Hallo zusammen!
Dies ist mein erster Post, da stelle ich mich doch mal kurz vor: Bin 55, aus Lüneburg, und lebe mit meinem englischen Mann seit Mai Vollzeit im Wohnmobil, welches wir vor 5 Jahren vom Erstbesitzer kauften. Diesen Winter stehen wir auf einem Campingplatz in Cornwall, damit er seine Familie sehen kann.
Ich muss ja sagen, dass die Winter, in denen wir in Spanien unterwegs gewesen waren, gemütlicher waren, obwohl wir dort bei langem Stehen ohne Steckdose ein weiteres Solarpaneel nachrüsten mussten. Die Bordbatterien (Bleisäure) schienen damit ausreichend geladen zu werden. Auch im WInter an Landstrom mit vielen 12V Verbrauchern oder autark mit Wechselrichter nie Probleme.
Dann waren wir 2 Jahre in Übersee, und das Wohnmobil stand viele Monate in einer Halle ohne Strom, was den Batterien bestimmet geschadet hat.
Im Mai ging dann mit frischem TÜV eine grosse Europareise los.
Auf einer sonnigen Wiese im Juni gaben plötzlich beide Bordbatterien den Geist auf, hielten die Ladung keine paar Stunden, und mein Mann hat sie notfallmässig leider mit Klasse C Bleibatterien ersetzt, obwohl wir meist OHNE Stromanschluss stehen. (Weder er, noch der Verkäufer in Exeter in England hatten Ahnung von den Klassen, und angeblich seien es identische Batterien...)
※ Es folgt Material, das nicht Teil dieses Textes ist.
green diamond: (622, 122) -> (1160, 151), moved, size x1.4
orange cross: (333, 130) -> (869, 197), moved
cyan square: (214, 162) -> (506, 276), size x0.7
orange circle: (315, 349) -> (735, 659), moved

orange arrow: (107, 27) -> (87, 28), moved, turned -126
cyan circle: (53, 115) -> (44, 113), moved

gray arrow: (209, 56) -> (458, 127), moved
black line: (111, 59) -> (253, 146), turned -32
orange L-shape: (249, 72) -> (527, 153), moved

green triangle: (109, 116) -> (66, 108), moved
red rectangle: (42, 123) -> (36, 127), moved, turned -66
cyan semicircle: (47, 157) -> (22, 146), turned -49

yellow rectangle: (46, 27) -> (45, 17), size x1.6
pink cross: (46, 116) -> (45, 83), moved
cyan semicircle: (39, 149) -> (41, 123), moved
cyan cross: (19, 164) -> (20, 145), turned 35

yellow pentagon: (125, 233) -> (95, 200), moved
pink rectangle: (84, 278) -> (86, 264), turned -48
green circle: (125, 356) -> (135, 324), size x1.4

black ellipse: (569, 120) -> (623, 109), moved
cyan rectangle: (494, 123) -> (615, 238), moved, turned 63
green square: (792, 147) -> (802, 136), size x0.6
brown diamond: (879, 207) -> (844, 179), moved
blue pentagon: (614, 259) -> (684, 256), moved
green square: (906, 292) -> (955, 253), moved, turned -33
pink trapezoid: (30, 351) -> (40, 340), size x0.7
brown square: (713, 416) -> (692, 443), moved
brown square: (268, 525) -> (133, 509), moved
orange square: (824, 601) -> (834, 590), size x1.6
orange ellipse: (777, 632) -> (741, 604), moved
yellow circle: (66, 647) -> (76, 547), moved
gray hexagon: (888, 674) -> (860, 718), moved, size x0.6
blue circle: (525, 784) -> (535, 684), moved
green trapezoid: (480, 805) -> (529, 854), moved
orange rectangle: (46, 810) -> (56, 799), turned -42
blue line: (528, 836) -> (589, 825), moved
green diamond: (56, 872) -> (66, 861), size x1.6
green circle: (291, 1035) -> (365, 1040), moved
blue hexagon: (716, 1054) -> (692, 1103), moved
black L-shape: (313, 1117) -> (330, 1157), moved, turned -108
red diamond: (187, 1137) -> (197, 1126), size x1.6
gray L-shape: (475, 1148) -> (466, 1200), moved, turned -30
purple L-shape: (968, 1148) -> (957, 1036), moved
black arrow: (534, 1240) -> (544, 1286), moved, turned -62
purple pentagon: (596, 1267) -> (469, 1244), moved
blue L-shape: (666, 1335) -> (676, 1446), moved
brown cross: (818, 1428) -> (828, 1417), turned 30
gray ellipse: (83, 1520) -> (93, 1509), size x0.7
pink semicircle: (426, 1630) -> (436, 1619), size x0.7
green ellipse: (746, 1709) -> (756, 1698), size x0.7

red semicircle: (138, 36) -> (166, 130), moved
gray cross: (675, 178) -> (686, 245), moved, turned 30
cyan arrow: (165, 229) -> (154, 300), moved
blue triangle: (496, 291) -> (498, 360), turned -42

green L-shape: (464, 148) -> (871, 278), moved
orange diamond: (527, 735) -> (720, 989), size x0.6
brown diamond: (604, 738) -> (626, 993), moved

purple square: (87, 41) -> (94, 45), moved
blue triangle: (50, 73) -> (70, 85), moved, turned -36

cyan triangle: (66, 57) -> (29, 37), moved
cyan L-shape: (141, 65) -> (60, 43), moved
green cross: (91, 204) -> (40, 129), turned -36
Über den Sommer ist uns nichts aufgefallen, sind viel gefahren und es war ja sonnig.
Im September, nach mehreren Tagen im Regen unter Bäumen, saßen wir plötzlich im Dunkeln. Anfangs ging nach Anschluß an Landstrom das Licht wieder an, aber die Außenbuchse wurde nass und wir saßen nochmal im Dunkeln. Habe dann die Verbindung mit Tape regenfest umwickelt, und der 12V Kreislauf ging wieder, auch ohne Fahren für mehrere Tage.
Jetzt stehen wir am Landstrom, und es ist offensichtlich: die Bordbatterien werden nur von Solar und Lichtmaschine geladen, und bei Belastung des 12 V Kreislaufs geht der Alarm los und die Batterien sacken unter 11V!
Nach nur 4 Monaten sind die beiden Bordbatterein so gut wie hinueber, dies bestätigte uns ein Wohnmobilreparaturdienst, der alles durchgemessen hat.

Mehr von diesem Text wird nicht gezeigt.